Peter Berger
- Berger (stroke seat) at the 1971 European Rowing Championships

Personal information
- Born: 16 October 1949 (age 76) Konstanz, West Germany
- Height: 196 cm (6 ft 5 in)
- Weight: 104 kg (229 lb)

Sport
- Sport: Rowing
- Club: RV Neptun

Medal record
Men's rowing
Representing West Germany
Olympic Games
| Gold medal – first place | 1972 Munich | Coxed four |
World Rowing Championships
| Gold medal – first place | 1970 St.
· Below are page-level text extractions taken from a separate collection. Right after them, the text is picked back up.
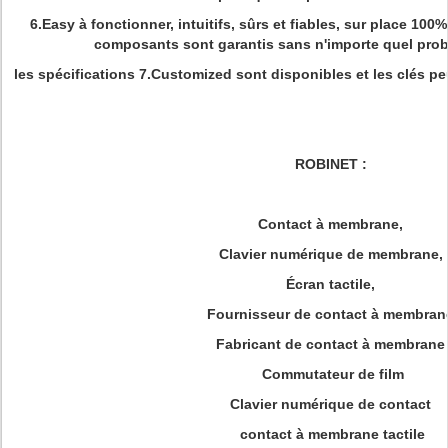
6.Easy à fonctionner, intuitifs, sûrs et fiables, sur place 10
composants sont garantis sans n'importe quel probl
les spécifications 7.Customized sont disponibles et les clés pe
ROBINET :
Contact à membrane,
Clavier numérique de membrane,
Écran tactile,
Fournisseur de contact à membran
Fabricant de contact à membrane
Commutateur de film
Clavier numérique de contact
contact à membrane tactile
Catharines | Coxed four |
European Rowing Championships
| Gold medal – first place | 1969 Klagenfurt | Coxed four |
| Gold medal – first place | 1971 Copenhagen | Coxed four |

= Peter Berger (rower) =

German rower (born 1949)

Peter Berger (born 16 October 1949) is a German rower who competed for West Germany in the 1968 Summer Olympics and in the 1972 Summer Olympics.

He was born in Konstanz.

In 1968 he was a crew member of the West German boat which finished twelfth in the coxed four event. He competed at the 1970 World Rowing Championships in St. Catharines in the coxed four and won gold. He competed at the 1971 European Rowing Championships and won a gold medal with the coxed four. In 1972 he won the gold medal with the West German boat in the coxed four competition.